1) Risk Appetite is Increasing
Since the beginning of the year, the CBOE Volatility S&P500 Index (TSE:VIX) has fallen an incredible 37% as risky investing surges. SPDR Gold Trust (NYSE:GLD), iShares Barclays 20+ Yr Treasury Bond (NYSE:TLT) and other “safe-haven” trades have slumped in value. Meanwhile, higher risk assets like Vanguard MSCI Emerging Markets (NYSE:VWO) and iShares Russell 2000 Index (NYSE:IWM) have climbed.
2) Physical Demand is Sliding
Although Q3 2012 gold demand was up 10% up from the previous quarter, it was down year-over-year. In value terms, demand was worth $57.6 billion or 14% below Q3 2011. Investment demand was 16% below the exceptional levels witnessed in Q3 2011, led by a steep drop in the bar and coin segment.
3) End of QE
Gold rallied around 70% from Dec. 2008 to Jun. 2011 during the Federal Reserve’s first two rounds of quantitative easing (QE). But how would it react without QE? All things must end and QEternity may be in its final inning. Several Fed officials, according to minutes from last month’s meeting, want to stop asset purchases, citing worries about the Fed’s bloated balance sheet and financial stability. Ending QE could put downward pressure on gold.

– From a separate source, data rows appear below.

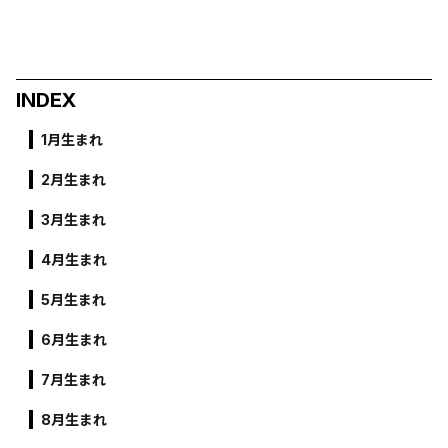
INDEX
1月生まれ
2月生まれ
3月生まれ
4月生まれ
5月生まれ
6月生まれ
7月生まれ
8月生まれ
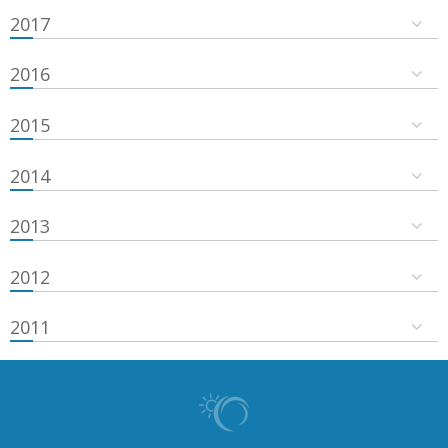
2017
2016
2015
2014
2013
2012
2011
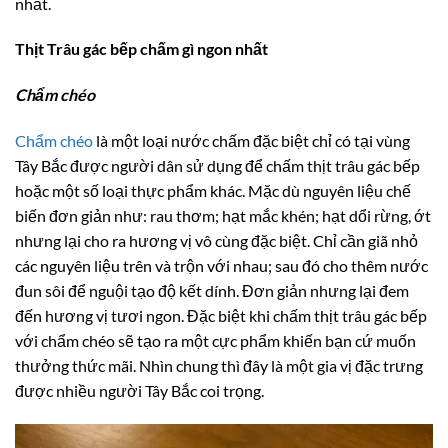
nhất.
Thịt Trâu gác bếp chấm gì ngon nhất
Chẩm chéo
Chẩm chéo
là một loại nước chấm đặc biệt chỉ có tại vùng
Tây Bắc được người dân sử dụng để chấm thịt trâu gác bếp
hoặc một số loại thực phẩm khác. Mặc dù nguyên liệu chế
biến đơn giản như: rau thơm; hạt mắc khén; hạt dổi rừng, ớt
nhưng lại cho ra hương vị vô cùng đặc biệt. Chỉ cần giã nhỏ
các nguyên liệu trên và trộn với nhau; sau đó cho thêm nước
đun sôi để nguội tạo độ kết dính. Đơn giản nhưng lại đem
đến hương vị tươi ngon. Đặc biệt khi chấm thịt trâu gác bếp
với chẩm chéo sẽ tạo ra một cực phẩm khiến bạn cứ muốn
thưởng thức mãi. Nhìn chung thì đây là một gia vị đặc trưng
được nhiều người Tây Bắc coi trọng.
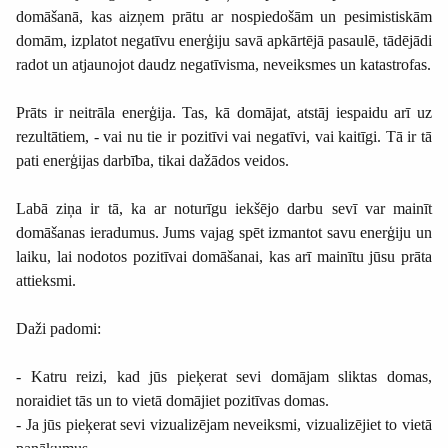
domāšanā, kas aizņem prātu ar nospiedošām un pesimistiskām
domām, izplatot negatīvu enerģiju savā apkārtējā pasaulē, tādējādi
radot un atjaunojot daudz negatīvisma, neveiksmes un katastrofas.
Prāts ir neitrāla enerģija. Tas, kā domājat, atstāj iespaidu arī uz
rezultātiem, - vai nu tie ir pozitīvi vai negatīvi, vai kaitīgi. Tā ir tā
pati enerģijas darbība, tikai dažādos veidos.
Labā ziņa ir tā, ka ar noturīgu iekšējo darbu sevī var mainīt
domāšanas ieradumus. Jums vajag spēt izmantot savu enerģiju un
laiku, lai nodotos pozitīvai domāšanai, kas arī mainītu jūsu prāta
attieksmi.
Daži padomi:
- Katru reizi, kad jūs pieķerat sevi domājam sliktas domas,
noraidiet tās un to vietā domājiet pozitīvas domas.
- Ja jūs pieķerat sevi vizualizējam neveiksmi, vizualizējiet to vietā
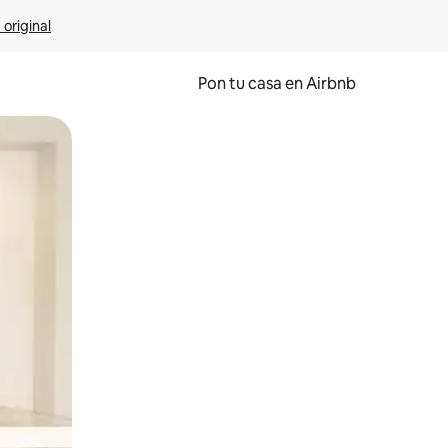
 original
Pon tu casa en Airbnb
o o desliza el dedo.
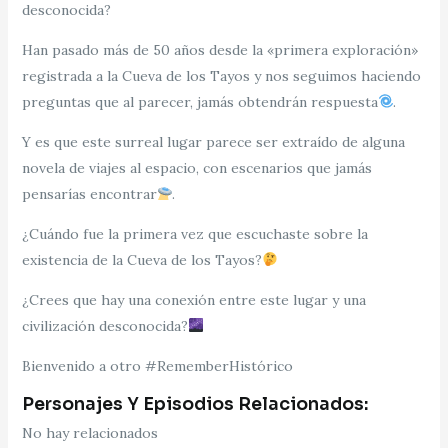
desconocida?
Han pasado más de 50 años desde la «primera exploración»
registrada a la Cueva de los Tayos y nos seguimos haciendo
preguntas que al parecer, jamás obtendrán respuesta
.
Y es que este surreal lugar parece ser extraído de alguna
novela de viajes al espacio, con escenarios que jamás
pensarías encontrar
.
¿Cuándo fue la primera vez que escuchaste sobre la
existencia de la Cueva de los Tayos?
¿Crees que hay una conexión entre este lugar y una
civilización desconocida?
Bienvenido a otro #RememberHistórico
Personajes Y Episodios Relacionados:
No hay relacionados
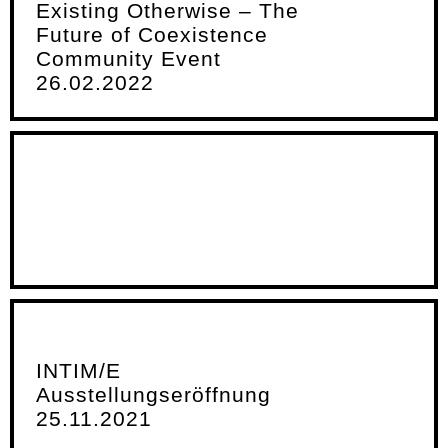
Existing Otherwise – The
Future of Coexistence
Community Event
26.02.2022
INTIM/E
Ausstellungseröffnung
25.11.2021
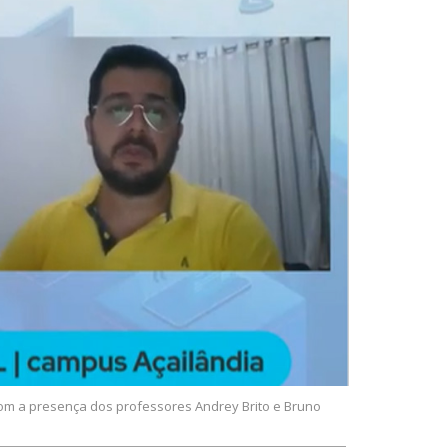
com a presença dos professores Andrey Brito e Bruno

4) Overly Bullish Gold Sentiment
The Bloomberg News poll of traders, investors, and analysts predicting higher gold prices ( iShares Gold Trust (NYSE:IAU)) are near 75, which puts it in elevated territory. Over the past year, we’ve experienced better upside trades in gold prices when bullishness is below 50. (see chart below)
5) Rising Speculation
Open interest data from the U.S. Commodity Futures Trading Commission shows gold call option buying is outpacing bearish puts by roughly double. When the crowd bets heavily in favor of a certain trade, usually they’re wrong.

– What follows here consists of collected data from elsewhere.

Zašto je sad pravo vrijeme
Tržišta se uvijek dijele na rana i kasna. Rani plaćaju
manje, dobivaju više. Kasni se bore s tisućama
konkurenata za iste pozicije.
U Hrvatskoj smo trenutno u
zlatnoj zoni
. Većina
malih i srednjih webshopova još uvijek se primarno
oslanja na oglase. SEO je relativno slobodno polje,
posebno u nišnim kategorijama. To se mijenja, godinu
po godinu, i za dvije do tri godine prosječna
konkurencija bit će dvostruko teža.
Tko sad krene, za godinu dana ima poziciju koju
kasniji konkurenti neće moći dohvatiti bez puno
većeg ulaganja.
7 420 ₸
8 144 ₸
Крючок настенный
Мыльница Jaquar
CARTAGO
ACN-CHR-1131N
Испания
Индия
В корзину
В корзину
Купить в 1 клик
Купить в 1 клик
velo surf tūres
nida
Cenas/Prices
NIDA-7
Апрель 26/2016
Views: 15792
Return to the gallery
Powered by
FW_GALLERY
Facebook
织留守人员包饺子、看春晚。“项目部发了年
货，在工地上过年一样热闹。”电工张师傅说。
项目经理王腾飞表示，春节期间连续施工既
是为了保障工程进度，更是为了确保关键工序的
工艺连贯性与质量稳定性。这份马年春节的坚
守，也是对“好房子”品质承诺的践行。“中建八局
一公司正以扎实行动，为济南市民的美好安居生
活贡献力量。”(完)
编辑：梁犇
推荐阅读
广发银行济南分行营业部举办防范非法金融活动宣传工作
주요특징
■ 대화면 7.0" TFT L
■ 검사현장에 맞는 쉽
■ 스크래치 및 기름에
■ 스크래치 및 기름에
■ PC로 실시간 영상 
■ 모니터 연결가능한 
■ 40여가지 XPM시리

6) Central Banks are Slowing Gold Purchases
Central banks continued to purchase gold in the third quarter, but at a slower pace; demand of 97.6 tonnes, worth $5.2 billion accounted for 9% of overall gold demand during the period. Diversification of reserve assets remains the driving force behind gold investments by central banks.
7) A Break in Momentum
Gold registered its 12th consecutive yearly gain in 2012 by rising 7%. That’s an incredible streak – its best since 1920. But in reality, gold has been in correction mode since September 2011. It’s unrealistic to expect gold prices to register yearly gains indefinitely.

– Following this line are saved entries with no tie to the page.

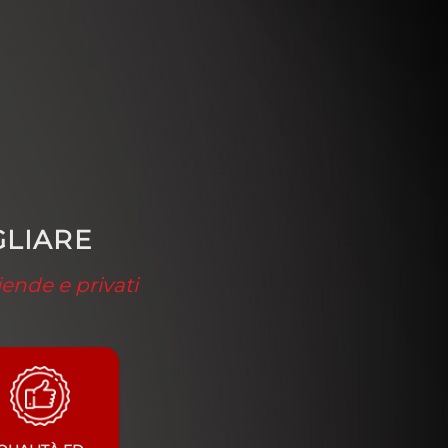
GLIARE
iende e privati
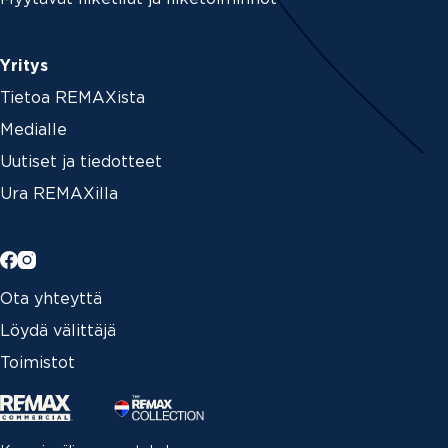
Yritys
Tietoa REMAXista
Medialle
Uutiset ja tiedotteet
Ura REMAXilla
Ota yhteyttä
Löydä välittäjä
Toimistot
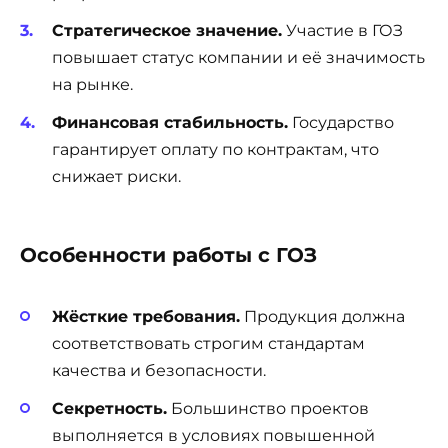
Стратегическое значение.
Участие в ГОЗ
повышает статус компании и её значимость
на рынке.
Финансовая стабильность.
Государство
гарантирует оплату по контрактам, что
снижает риски.
Особенности работы с ГОЗ
Жёсткие требования.
Продукция должна
соответствовать строгим стандартам
качества и безопасности.
Секретность.
Большинство проектов
выполняется в условиях повышенной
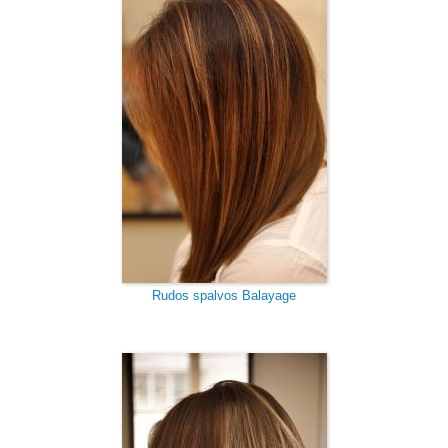
Rudos spalvos Balayage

8) Higher Gold Taxes in India
Bloomberg reports that India may increase taxes on gold imports to help cut its current account deficits, says Finance Minister Palaniappan Chidambaram. Why does it matter? Not only is India the world’s largest buyer of gold bullion, but less than 1% of the world’s gold is mined there. Taxes could eventually be raised from 4% to 6%. What type of impact would this have on gold prices?
Here’s another interesting fact: On a relative performance basis, we continue to see gold underperformance versus other major asset classes, including SPDR Dow Jones Industrial Average (NYSE:DIA), (real estate) Vornado Realty Trust (NYSE:VNQ) and even Vanguard MSCI Europe (NYSE:VGK). Is relative underperformance a sign of strength or weakness?